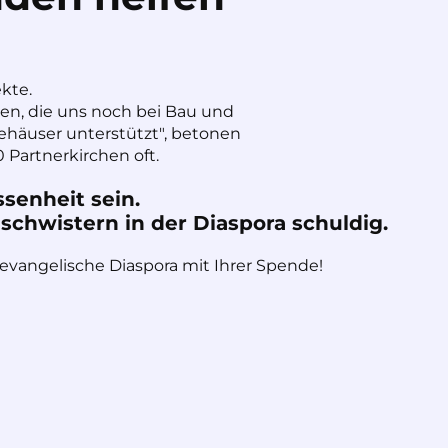
ekte.
nen, die uns noch bei Bau und
häuser unterstützt", betonen
 Partnerkirchen oft.
ssenheit sein.
chwistern in der Diaspora schuldig.
 evangelische Diaspora mit Ihrer Spende!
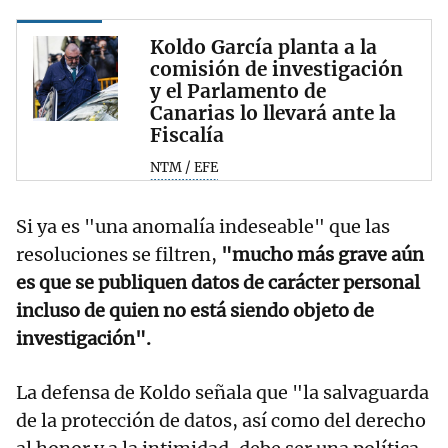
Koldo García planta a la
comisión de investigación
y el Parlamento de
Canarias lo llevará ante la
Fiscalía
NTM / EFE
Si ya es "una anomalía indeseable" que las
resoluciones se filtren,
"mucho más grave aún
es que se publiquen datos de carácter personal
incluso de quien no está siendo objeto de
investigación".
La defensa de Koldo señala que "la salvaguarda
de la protección de datos, así como del derecho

**To do:** An exact repetition of all the records above is required, excluding the pictures.

**Answer for the task:**
ekte.
nen, die uns noch bei Bau und
häuser unterstützt", betonen
 Partnerkirchen oft.
ssenheit sein.
chwistern in der Diaspora schuldig.
 evangelische Diaspora mit Ihrer Spende!
Koldo García planta a la
comisión de investigación
y el Parlamento de
Canarias lo llevará ante la
Fiscalía
NTM / EFE
Si ya es "una anomalía indeseable" que las
resoluciones se filtren,
"mucho más grave aún
es que se publiquen datos de carácter personal
incluso de quien no está siendo objeto de
investigación".
La defensa de Koldo señala que "la salvaguarda
de la protección de datos, así como del derecho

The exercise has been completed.